The Canvas A1 is a phone co-developed by Google as its Android One initiative and Micromax that runs the Android (operating system). The initiative was started by Google to provide an affordable yet feature-rich smartphone for developing nations, India being the first. The initiative is headed by Sundar Pichai.

==Specifications==
===Hardware===
Canvas A1 is powered by a 1.3 GHz quad-core Mediatek MT6582 processor with 1 GB of RAM, A dual-core Mali - 400 MP2 GPU And with 4 GB of internal storage which is expandable up to 32 GB through a microSD card slot. It features a 1700 mAh Li-Po battery. The Canvas A1 has a 4.5-inch screen with 480x854 pixels resolution (218 PPI) IPS LCD, and includes a 5-megapixel rear-facing camera with [autofocus] and a 2.0 megapixel front-facing camera.
It has an LED Notification light which glows in green and red colours.
It has usual sensors like proximity sensor, Gravity sensor, Accelerometer, and Gyroscope Sensor.

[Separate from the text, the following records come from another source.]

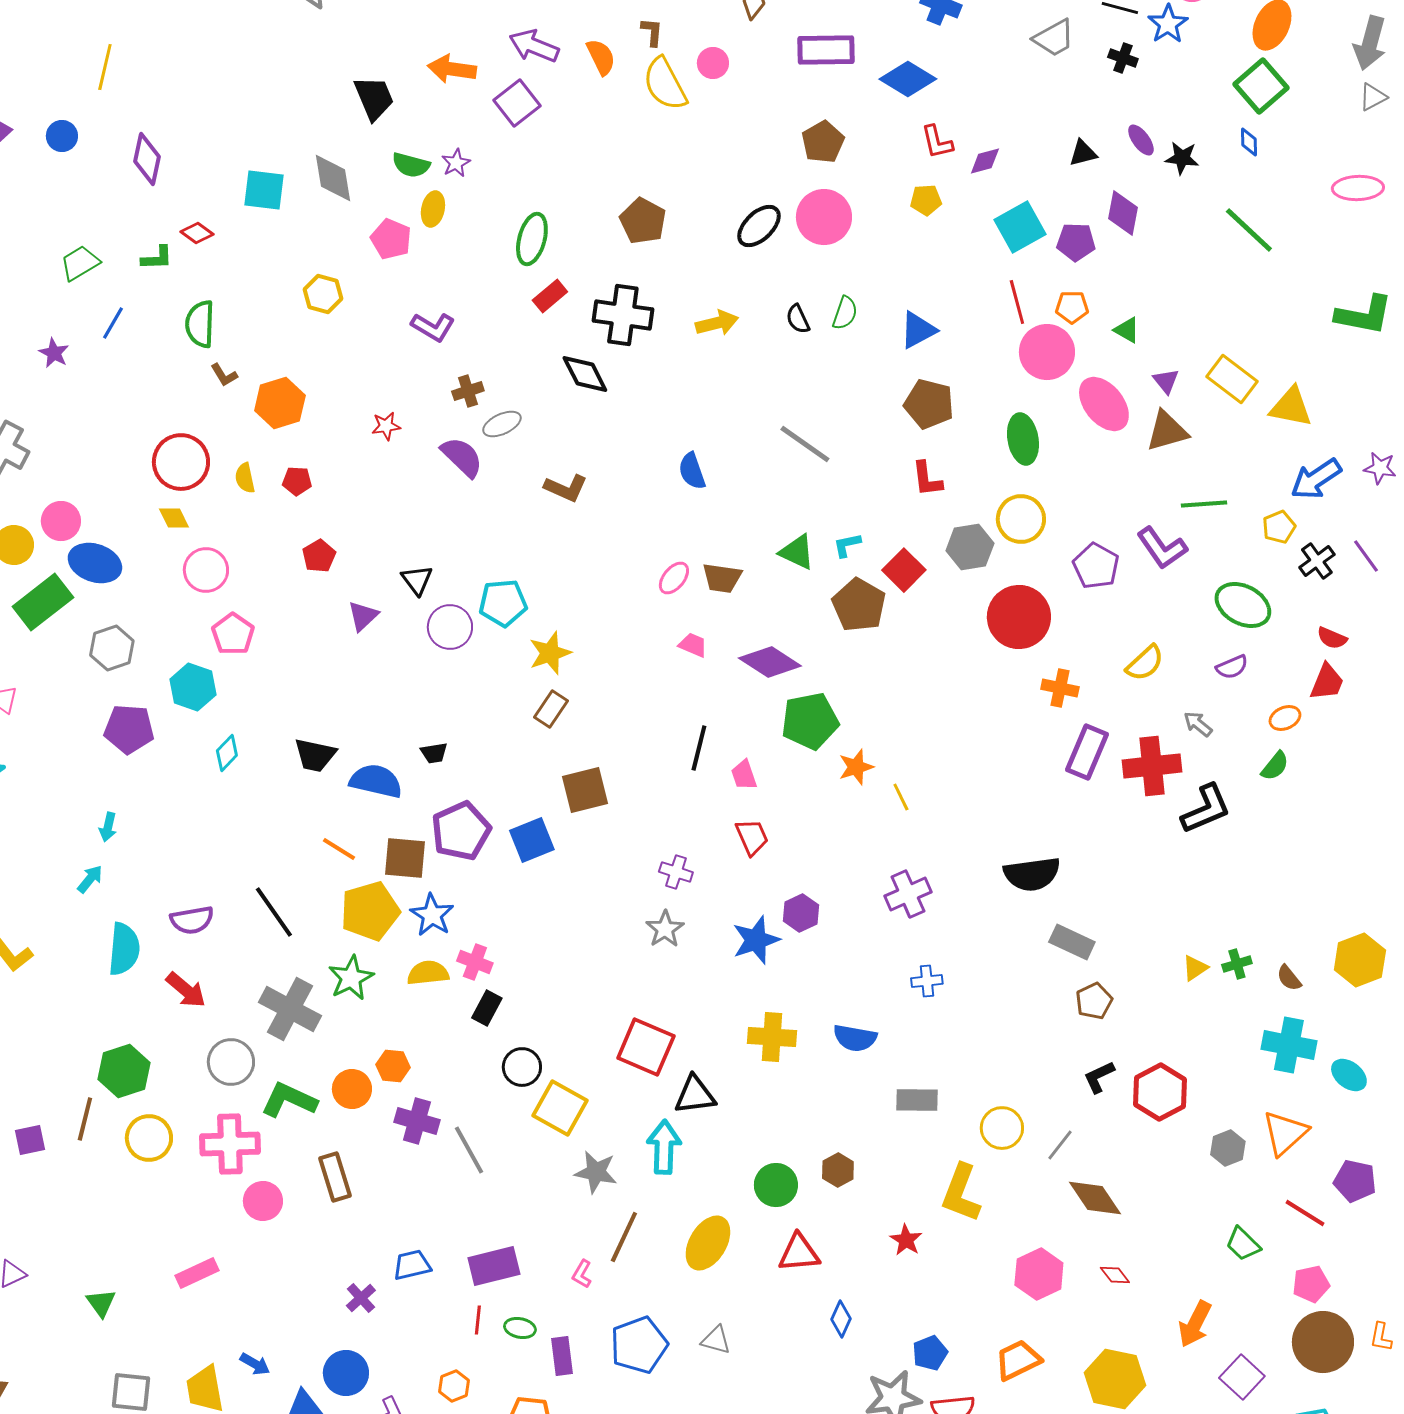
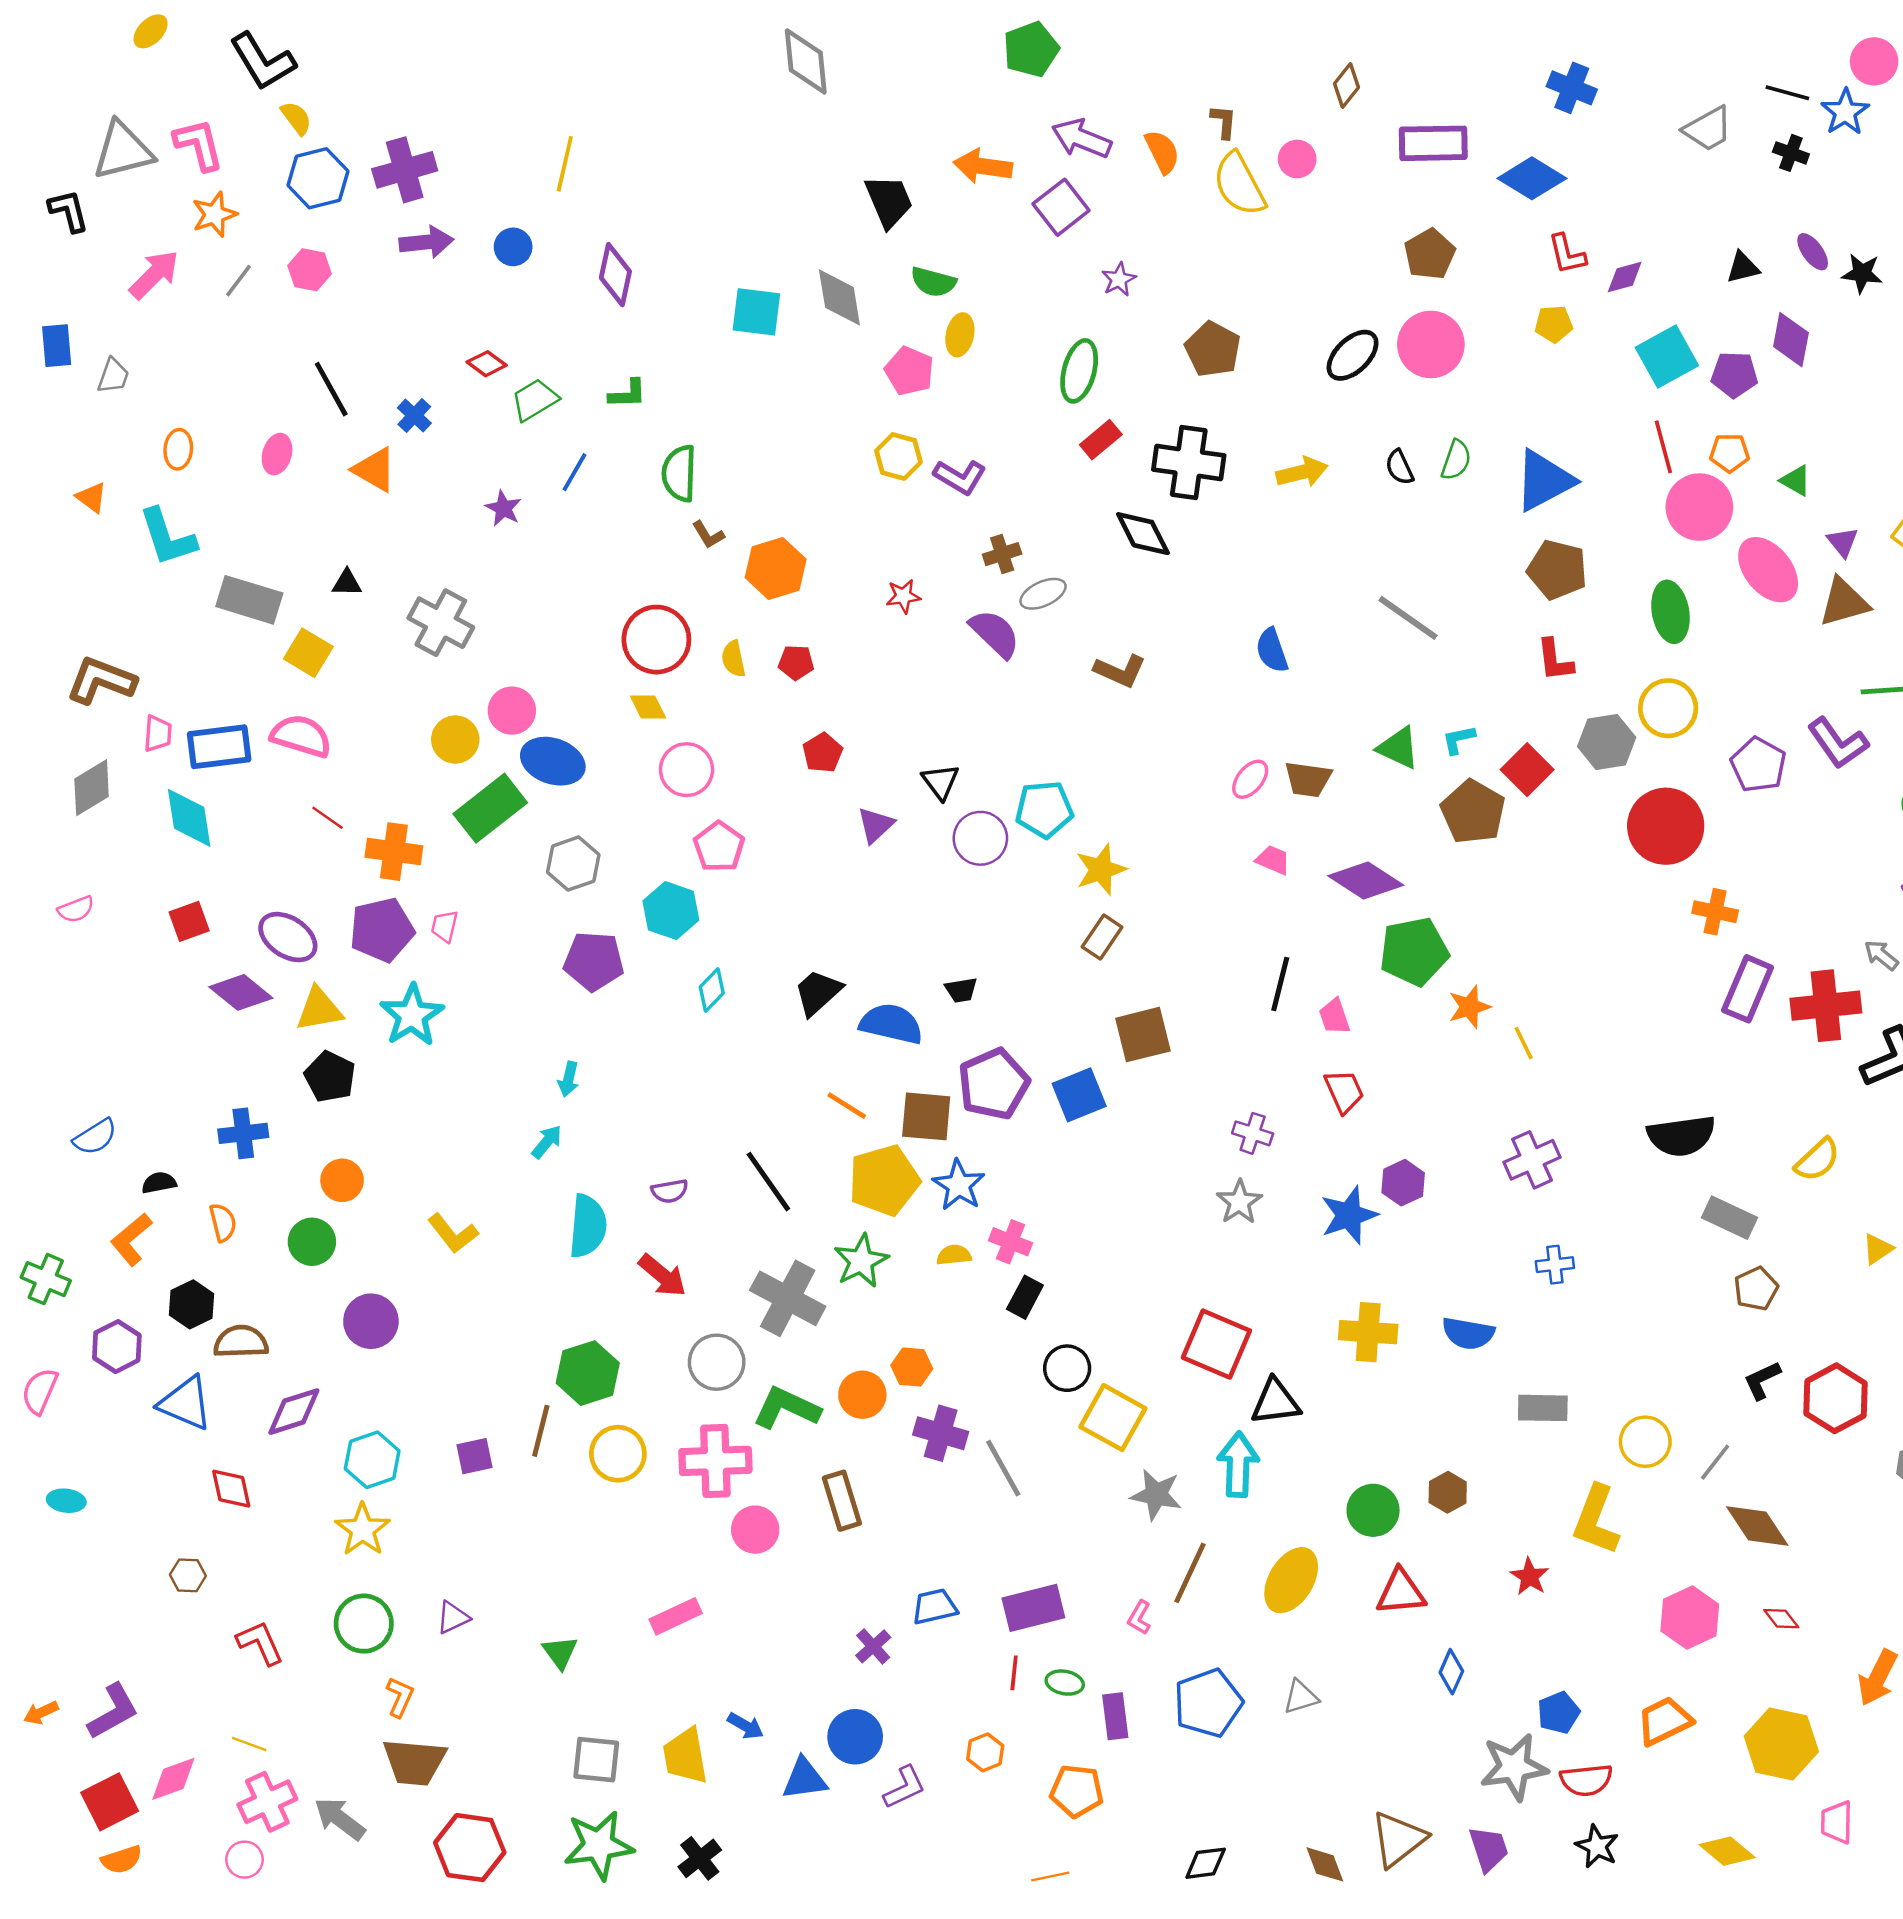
purple star: (456, 163) -> (1119, 279), moved
red diamond: (197, 233) -> (487, 364), moved
yellow hexagon: (323, 294) -> (898, 456), moved
blue triangle: (918, 330) -> (1544, 481), size x1.4
yellow semicircle: (1145, 663) -> (1817, 1160), moved
black trapezoid: (315, 755) -> (818, 992), turned 126
purple semicircle: (192, 920) -> (670, 1191), size x0.7
yellow semicircle: (428, 973) -> (954, 1255), size x0.7
gray triangle: (716, 1340) -> (1301, 1697), turned -32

This phone follows FCC SAR standard. The SAR limit recommended by the FCC is 1.6 W/kg.The highest SAR value tested for this phone model is 0.24 W/kg @ 1g (Head) W/kg @ 1 g(Head) and 0.93 W/kg @ 1g (Body) W/Kg @ 1g(Body).
In June 2015, Micromax Rolled out a refreshed version which had twice the internal storage (8GB) and Android 5.1.1 Lollipop Pre-installed.